This study investigated a single location within the mangroves. To obtain the vertical velocity profile in the mangrove trees, we used a three-dimensional acoustic Doppler velocimeter (ADV) (Nortek Vector, Norway) installed on a mobile frame to obtain single-point measurements at different heights above the bed of mangroves. This ADV can accurately measure the three components of the flow velocity of a sampling volume (using a cylinder with a diameter of approximately 15 mm and a height of 15 mm) at a distance of 15 cm from the probe. The range of the velocity measurements for the instrument was set to between 0 and 0.1 m/s. The measuring accuracy is 0.5% of the measurement value, and the measurement noise of the instrument is less than 1 mm/s. To obtain the profile information of the flow velocity, we developed a stainless steel observation frame (Chinese Patent No. ZL20130278911.6) that can rise and fall according to pre-selected heights once the tidal depth is sufficient. The ADV was carried by the lifting frame to observe the vertical profile. The heights of the fixed point observations are illustrated in Fig. 2a and the heights are relative to the bed of the flat.

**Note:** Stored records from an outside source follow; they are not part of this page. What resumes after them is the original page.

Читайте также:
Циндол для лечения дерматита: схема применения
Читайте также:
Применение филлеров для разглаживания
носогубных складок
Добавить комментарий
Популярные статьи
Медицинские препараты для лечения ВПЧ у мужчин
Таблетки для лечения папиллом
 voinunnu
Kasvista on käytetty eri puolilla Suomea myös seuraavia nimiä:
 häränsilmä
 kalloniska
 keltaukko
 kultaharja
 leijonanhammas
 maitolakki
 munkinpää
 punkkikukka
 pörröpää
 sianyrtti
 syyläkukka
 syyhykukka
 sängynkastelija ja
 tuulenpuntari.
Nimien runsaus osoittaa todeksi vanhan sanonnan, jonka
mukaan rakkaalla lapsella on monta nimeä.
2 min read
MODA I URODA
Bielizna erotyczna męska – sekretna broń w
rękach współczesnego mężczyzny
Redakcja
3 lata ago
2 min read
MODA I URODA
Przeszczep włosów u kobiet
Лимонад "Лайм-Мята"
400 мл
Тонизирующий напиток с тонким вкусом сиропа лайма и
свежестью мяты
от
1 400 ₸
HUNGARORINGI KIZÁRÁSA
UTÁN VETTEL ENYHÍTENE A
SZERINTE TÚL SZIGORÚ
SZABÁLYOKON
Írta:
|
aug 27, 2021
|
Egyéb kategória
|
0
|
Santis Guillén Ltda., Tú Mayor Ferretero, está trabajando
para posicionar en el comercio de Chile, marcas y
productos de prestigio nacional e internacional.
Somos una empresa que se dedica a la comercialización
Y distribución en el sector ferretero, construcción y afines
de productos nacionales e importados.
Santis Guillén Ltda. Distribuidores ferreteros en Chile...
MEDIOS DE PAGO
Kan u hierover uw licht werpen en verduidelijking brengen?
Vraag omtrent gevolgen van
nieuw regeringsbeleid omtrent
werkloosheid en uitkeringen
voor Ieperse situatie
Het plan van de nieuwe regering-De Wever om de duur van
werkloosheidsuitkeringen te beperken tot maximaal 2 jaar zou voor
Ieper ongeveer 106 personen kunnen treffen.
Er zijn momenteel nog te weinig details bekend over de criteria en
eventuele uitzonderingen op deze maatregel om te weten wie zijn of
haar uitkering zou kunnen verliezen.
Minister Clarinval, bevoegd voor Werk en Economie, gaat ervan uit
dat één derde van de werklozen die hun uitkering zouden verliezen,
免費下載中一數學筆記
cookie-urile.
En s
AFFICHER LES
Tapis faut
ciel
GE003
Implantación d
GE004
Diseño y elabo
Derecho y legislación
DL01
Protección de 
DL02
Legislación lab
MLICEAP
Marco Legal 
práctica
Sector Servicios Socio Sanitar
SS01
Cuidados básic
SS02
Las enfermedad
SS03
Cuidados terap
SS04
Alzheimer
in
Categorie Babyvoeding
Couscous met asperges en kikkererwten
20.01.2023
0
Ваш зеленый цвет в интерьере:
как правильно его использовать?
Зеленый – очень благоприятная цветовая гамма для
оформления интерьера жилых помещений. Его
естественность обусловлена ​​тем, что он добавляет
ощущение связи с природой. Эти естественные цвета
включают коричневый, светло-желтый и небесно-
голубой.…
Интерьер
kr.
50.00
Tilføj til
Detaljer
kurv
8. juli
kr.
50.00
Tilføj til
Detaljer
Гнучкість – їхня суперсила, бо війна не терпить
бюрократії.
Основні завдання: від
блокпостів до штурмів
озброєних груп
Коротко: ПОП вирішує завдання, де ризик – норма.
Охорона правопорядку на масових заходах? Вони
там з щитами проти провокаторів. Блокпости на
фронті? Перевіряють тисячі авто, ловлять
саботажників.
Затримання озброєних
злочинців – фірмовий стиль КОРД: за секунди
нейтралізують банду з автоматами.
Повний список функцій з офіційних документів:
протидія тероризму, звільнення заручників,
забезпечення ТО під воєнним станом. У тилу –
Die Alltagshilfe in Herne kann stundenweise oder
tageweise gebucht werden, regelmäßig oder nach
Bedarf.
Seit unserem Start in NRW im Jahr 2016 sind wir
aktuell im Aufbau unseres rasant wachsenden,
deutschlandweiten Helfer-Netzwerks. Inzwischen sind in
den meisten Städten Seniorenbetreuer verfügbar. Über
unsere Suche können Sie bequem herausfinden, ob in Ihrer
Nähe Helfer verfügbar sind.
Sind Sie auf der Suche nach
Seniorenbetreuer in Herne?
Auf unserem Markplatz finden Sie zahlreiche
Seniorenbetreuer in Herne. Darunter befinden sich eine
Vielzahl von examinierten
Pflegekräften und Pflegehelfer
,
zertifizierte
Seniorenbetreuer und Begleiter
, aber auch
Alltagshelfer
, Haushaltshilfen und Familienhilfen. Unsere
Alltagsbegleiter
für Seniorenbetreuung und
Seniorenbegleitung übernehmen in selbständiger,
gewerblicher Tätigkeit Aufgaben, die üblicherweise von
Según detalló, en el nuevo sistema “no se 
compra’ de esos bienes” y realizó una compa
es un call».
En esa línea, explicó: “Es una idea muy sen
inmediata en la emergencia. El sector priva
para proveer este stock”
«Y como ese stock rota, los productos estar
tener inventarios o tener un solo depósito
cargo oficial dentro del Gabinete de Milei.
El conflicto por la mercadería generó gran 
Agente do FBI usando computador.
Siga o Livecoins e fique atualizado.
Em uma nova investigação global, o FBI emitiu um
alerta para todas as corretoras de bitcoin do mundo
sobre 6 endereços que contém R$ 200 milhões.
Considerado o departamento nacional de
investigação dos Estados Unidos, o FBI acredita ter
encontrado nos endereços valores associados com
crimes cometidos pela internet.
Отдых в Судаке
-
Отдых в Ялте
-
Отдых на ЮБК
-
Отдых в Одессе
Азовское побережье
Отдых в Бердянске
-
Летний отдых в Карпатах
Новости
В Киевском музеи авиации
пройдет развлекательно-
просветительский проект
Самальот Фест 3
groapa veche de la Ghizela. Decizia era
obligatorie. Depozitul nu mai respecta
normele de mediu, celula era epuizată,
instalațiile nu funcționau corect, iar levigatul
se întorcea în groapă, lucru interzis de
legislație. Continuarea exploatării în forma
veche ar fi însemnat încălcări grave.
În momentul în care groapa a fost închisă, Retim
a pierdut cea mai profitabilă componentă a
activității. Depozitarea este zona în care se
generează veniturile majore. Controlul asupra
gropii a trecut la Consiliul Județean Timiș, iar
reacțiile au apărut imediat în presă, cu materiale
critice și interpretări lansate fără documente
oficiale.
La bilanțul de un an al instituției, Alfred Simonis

The lifting frame is primarily made of non-magnetic stainless steel, which does not cause magnetic interference with the instrument. Electronic parts are watertight and can work under 1–2 m of water. This instrument mainly consists of five parts (Fig. 2b): (1) a support frame; (2) a transmission device that can drive the repetitive up and down motions of the instrument and can remain at a series of set heights for 5 min so that the device can complete fixed-point observations at a high frequency; (3) a platform for carrying the devices; (4) a battery compartment; and (5) a water level switch (20 cm from the bottom).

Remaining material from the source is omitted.